= Dataset entries =
◆ ◆ ◆ ◆ ◆ ◆ ◆
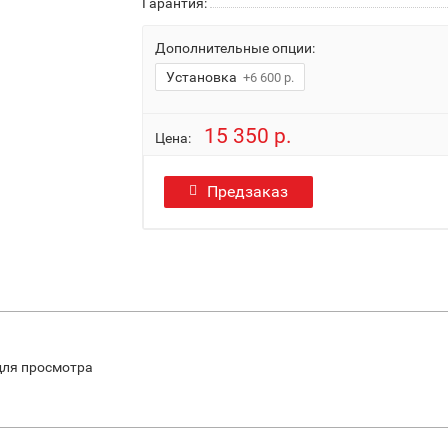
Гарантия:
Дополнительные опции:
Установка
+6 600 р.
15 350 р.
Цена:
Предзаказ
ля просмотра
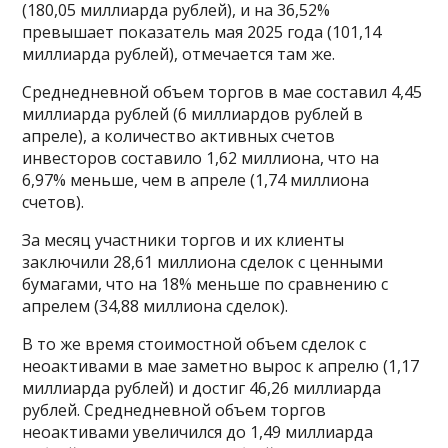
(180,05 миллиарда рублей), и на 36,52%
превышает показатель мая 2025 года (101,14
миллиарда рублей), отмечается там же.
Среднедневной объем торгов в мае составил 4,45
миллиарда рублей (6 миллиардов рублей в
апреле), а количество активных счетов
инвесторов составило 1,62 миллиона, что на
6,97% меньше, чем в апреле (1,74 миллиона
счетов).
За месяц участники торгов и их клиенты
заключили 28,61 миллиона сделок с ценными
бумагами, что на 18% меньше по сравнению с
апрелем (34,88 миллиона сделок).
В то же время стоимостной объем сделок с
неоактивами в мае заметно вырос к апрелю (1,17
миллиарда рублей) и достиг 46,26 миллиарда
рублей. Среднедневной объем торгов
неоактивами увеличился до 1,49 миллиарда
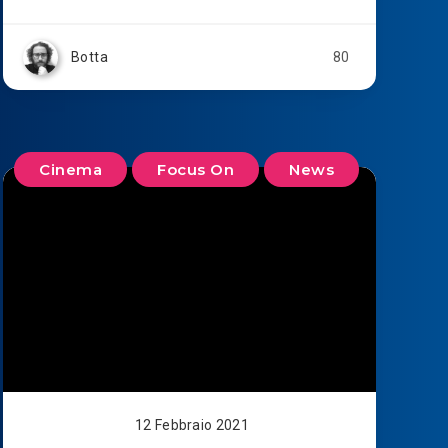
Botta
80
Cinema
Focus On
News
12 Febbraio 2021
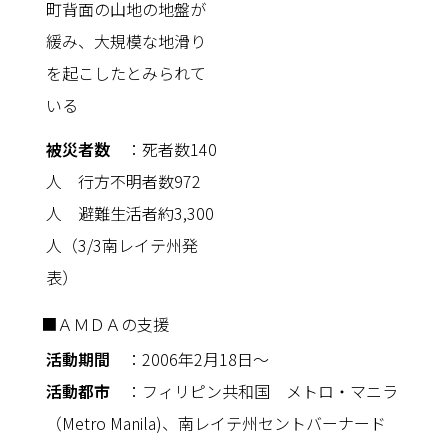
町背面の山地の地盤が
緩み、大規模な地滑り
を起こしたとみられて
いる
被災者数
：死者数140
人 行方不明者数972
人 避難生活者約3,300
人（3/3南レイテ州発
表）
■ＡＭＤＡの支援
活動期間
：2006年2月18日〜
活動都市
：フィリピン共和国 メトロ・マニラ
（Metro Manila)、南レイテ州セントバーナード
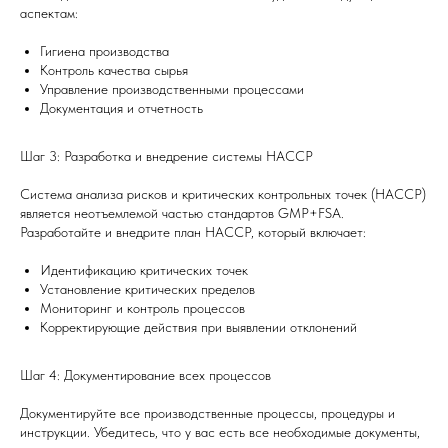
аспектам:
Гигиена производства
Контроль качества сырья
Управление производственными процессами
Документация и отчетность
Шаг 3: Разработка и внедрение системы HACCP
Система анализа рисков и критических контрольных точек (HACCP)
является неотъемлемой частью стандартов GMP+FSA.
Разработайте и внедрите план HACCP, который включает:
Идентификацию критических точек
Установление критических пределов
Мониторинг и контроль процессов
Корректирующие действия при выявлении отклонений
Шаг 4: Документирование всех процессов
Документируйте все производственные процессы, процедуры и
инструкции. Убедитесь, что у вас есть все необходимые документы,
◆ ◆ ◆ ◆ ◆ ◆ ◆
= Work instruction =
Considering only the data above, return the lines in which "критических" occurs.

= Answer area =
Система анализа рисков и критических контрольных точек (HACCP)
Идентификацию критических точек
Установление критических пределов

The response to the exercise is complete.